Contentions of Respondent:

Defendants argued that the local government's Section 46 order was a clear violation of fundamental rights. Defendants added that caste should not be an obstacle for students eligible to enter state-supported universities. Caste-based reservations violate article 16(1). It has been argued that article 29 does not cover admission to educational institutions on the basis of religion, caste or race. Article 15 (1) and 29(2) were also violated when the state discriminated against them on the basis of caste and denied them admission to universities.


Critical Analysis:

The First Amendment was implemented on the Indian reserve as a result of this important decision. The Constitution's Article 15 now has a new clause (4) as a result of this case. Additionally, this was the first instance in which fundamental rights and directive principles clashed. The Court issued this ruling with the utmost equity and without engaging in any form of discrimination against any of the nation's inhabitants. Later, in the case of P.A. Inamdar v. State of Maharashtra, this was upheld.
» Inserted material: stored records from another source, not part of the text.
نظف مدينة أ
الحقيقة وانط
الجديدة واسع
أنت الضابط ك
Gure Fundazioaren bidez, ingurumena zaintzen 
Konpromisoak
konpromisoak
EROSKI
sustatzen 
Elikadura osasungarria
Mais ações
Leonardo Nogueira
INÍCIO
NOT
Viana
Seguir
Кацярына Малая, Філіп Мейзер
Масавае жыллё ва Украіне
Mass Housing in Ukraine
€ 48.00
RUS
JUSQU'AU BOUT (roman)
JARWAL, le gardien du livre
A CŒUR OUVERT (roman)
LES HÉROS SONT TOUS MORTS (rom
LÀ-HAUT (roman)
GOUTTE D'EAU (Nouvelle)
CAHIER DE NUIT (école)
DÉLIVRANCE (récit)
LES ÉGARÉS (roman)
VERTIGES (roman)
The Court emphasised and recommended specific rules for college admission in addition to the case's circumstances.

The Court stated that candidates with lower marks than those with higher marks shall not fill the seats.
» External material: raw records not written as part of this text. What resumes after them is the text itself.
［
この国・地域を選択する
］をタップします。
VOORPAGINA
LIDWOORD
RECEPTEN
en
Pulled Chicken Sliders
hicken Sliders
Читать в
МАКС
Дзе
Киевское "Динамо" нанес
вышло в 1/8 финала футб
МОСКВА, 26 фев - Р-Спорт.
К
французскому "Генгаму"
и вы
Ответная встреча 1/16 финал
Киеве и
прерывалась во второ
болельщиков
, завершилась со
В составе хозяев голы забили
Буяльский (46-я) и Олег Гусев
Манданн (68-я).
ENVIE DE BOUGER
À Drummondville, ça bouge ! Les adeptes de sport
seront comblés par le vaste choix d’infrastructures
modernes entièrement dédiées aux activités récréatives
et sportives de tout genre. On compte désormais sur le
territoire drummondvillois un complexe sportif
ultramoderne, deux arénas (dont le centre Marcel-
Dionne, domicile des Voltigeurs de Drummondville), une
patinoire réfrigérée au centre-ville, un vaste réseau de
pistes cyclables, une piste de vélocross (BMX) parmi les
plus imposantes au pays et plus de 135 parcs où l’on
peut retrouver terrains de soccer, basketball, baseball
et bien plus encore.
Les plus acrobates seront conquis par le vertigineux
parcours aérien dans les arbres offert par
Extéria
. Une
As a result, the decision in this case is very important, sets a precedent for many future instances with a similar issue, and serves as a compromise when a conflict between directive principles and fundamental rights occurs. The Court further demonstrated the supremacy of the Constitution by invalidating the contested order, which continued to adhere to outdated standards and laws long after the Constitution came into effect.


Conclusion:

Since the judges made their judgement reluctantly, it can be inferred that they were aware of the legal flaw. The Honourable Supreme Court has outlined the significance of the citizens' fundamental rights as outlined in the Indian Constitution in the case of Srimathi Champakam Dorairajan v. Madras State. According to the Right to Education, everyone has the right to an education free from discrimination. Understanding our rights to freedoms is essential so that everyone may speak up when they are violated.